> [Exercise aim]: All of the data below is to be copied exactly.

> [Data shown]:
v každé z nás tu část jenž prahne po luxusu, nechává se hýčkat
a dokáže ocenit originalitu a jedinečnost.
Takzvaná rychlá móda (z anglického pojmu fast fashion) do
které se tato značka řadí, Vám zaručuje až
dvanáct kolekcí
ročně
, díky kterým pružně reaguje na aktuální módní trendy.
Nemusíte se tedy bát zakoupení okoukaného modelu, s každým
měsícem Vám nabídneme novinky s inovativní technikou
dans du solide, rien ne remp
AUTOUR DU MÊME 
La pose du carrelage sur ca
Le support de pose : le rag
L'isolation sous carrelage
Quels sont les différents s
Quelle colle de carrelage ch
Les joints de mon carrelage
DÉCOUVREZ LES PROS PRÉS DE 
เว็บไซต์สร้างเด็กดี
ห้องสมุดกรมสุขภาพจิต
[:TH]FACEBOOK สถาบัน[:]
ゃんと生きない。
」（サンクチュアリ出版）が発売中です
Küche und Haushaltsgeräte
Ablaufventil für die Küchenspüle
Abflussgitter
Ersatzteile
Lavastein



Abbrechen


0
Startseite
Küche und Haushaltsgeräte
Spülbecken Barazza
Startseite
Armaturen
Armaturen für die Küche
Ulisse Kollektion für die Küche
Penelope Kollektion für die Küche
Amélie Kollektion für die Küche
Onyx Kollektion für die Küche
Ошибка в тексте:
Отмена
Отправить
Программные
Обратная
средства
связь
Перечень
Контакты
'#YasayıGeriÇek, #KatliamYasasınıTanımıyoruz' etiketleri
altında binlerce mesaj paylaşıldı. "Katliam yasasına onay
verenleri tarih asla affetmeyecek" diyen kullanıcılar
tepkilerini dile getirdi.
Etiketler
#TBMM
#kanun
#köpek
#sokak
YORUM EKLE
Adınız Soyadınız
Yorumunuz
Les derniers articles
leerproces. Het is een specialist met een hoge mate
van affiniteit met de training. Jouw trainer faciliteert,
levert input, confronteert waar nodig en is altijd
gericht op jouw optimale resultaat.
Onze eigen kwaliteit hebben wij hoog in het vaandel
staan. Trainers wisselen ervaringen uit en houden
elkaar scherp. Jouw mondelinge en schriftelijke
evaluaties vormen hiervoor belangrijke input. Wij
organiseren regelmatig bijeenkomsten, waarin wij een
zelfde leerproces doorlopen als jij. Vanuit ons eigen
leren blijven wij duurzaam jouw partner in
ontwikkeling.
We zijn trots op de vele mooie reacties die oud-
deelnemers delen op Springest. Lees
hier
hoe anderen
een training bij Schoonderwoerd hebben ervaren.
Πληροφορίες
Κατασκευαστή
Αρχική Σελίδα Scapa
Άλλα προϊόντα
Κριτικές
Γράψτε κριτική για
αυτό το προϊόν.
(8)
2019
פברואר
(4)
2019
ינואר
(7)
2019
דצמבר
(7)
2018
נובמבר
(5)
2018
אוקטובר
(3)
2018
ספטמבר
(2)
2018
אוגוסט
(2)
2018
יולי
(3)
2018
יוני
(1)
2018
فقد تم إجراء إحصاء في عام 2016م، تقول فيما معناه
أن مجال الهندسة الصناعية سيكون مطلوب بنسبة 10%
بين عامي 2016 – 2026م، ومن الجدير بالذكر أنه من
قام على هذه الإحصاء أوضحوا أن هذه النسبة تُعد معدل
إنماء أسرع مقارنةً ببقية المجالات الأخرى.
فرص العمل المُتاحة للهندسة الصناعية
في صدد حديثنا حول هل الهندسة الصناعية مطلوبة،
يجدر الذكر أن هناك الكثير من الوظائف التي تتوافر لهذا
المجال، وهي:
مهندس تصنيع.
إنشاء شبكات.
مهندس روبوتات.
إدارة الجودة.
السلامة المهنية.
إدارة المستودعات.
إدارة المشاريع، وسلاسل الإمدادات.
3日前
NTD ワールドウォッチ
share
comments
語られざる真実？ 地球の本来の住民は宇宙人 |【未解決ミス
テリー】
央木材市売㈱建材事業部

> [Solution]:
v každé z nás tu část jenž prahne po luxusu, nechává se hýčkat
a dokáže ocenit originalitu a jedinečnost.
Takzvaná rychlá móda (z anglického pojmu fast fashion) do
které se tato značka řadí, Vám zaručuje až
dvanáct kolekcí
ročně
, díky kterým pružně reaguje na aktuální módní trendy.
Nemusíte se tedy bát zakoupení okoukaného modelu, s každým
měsícem Vám nabídneme novinky s inovativní technikou
dans du solide, rien ne remp
AUTOUR DU MÊME 
La pose du carrelage sur ca
Le support de pose : le rag
L'isolation sous carrelage
Quels sont les différents s
Quelle colle de carrelage ch
Les joints de mon carrelage
DÉCOUVREZ LES PROS PRÉS DE 
เว็บไซต์สร้างเด็กดี
ห้องสมุดกรมสุขภาพจิต
[:TH]FACEBOOK สถาบัน[:]
ゃんと生きない。
」（サンクチュアリ出版）が発売中です
Küche und Haushaltsgeräte
Ablaufventil für die Küchenspüle
Abflussgitter
Ersatzteile
Lavastein



Abbrechen


0
Startseite
Küche und Haushaltsgeräte
Spülbecken Barazza
Startseite
Armaturen
Armaturen für die Küche
Ulisse Kollektion für die Küche
Penelope Kollektion für die Küche
Amélie Kollektion für die Küche
Onyx Kollektion für die Küche
Ошибка в тексте:
Отмена
Отправить
Программные
Обратная
средства
связь
Перечень
Контакты
'#YasayıGeriÇek, #KatliamYasasınıTanımıyoruz' etiketleri
altında binlerce mesaj paylaşıldı. "Katliam yasasına onay
verenleri tarih asla affetmeyecek" diyen kullanıcılar
tepkilerini dile getirdi.
Etiketler
#TBMM
#kanun
#köpek
#sokak
YORUM EKLE
Adınız Soyadınız
Yorumunuz
Les derniers articles
leerproces. Het is een specialist met een hoge mate
van affiniteit met de training. Jouw trainer faciliteert,
levert input, confronteert waar nodig en is altijd
gericht op jouw optimale resultaat.
Onze eigen kwaliteit hebben wij hoog in het vaandel
staan. Trainers wisselen ervaringen uit en houden
elkaar scherp. Jouw mondelinge en schriftelijke
evaluaties vormen hiervoor belangrijke input. Wij
organiseren regelmatig bijeenkomsten, waarin wij een
zelfde leerproces doorlopen als jij. Vanuit ons eigen
leren blijven wij duurzaam jouw partner in
ontwikkeling.
We zijn trots op de vele mooie reacties die oud-
deelnemers delen op Springest. Lees
hier
hoe anderen
een training bij Schoonderwoerd hebben ervaren.
Πληροφορίες
Κατασκευαστή
Αρχική Σελίδα Scapa
Άλλα προϊόντα
Κριτικές
Γράψτε κριτική για
αυτό το προϊόν.
(8)
2019
פברואר
(4)
2019
ינואר
(7)
2019
דצמבר
(7)
2018
נובמבר
(5)
2018
אוקטובר
(3)
2018
ספטמבר
(2)
2018
אוגוסט
(2)
2018
יולי
(3)
2018
יוני
(1)
2018
فقد تم إجراء إحصاء في عام 2016م، تقول فيما معناه
أن مجال الهندسة الصناعية سيكون مطلوب بنسبة 10%
بين عامي 2016 – 2026م، ومن الجدير بالذكر أنه من
قام على هذه الإحصاء أوضحوا أن هذه النسبة تُعد معدل
إنماء أسرع مقارنةً ببقية المجالات الأخرى.
فرص العمل المُتاحة للهندسة الصناعية
في صدد حديثنا حول هل الهندسة الصناعية مطلوبة،
يجدر الذكر أن هناك الكثير من الوظائف التي تتوافر لهذا
المجال، وهي:
مهندس تصنيع.
إنشاء شبكات.
مهندس روبوتات.
إدارة الجودة.
السلامة المهنية.
إدارة المستودعات.
إدارة المشاريع، وسلاسل الإمدادات.
3日前
NTD ワールドウォッチ
share
comments
語られざる真実？ 地球の本来の住民は宇宙人 |【未解決ミス
テリー】
央木材市売㈱建材事業部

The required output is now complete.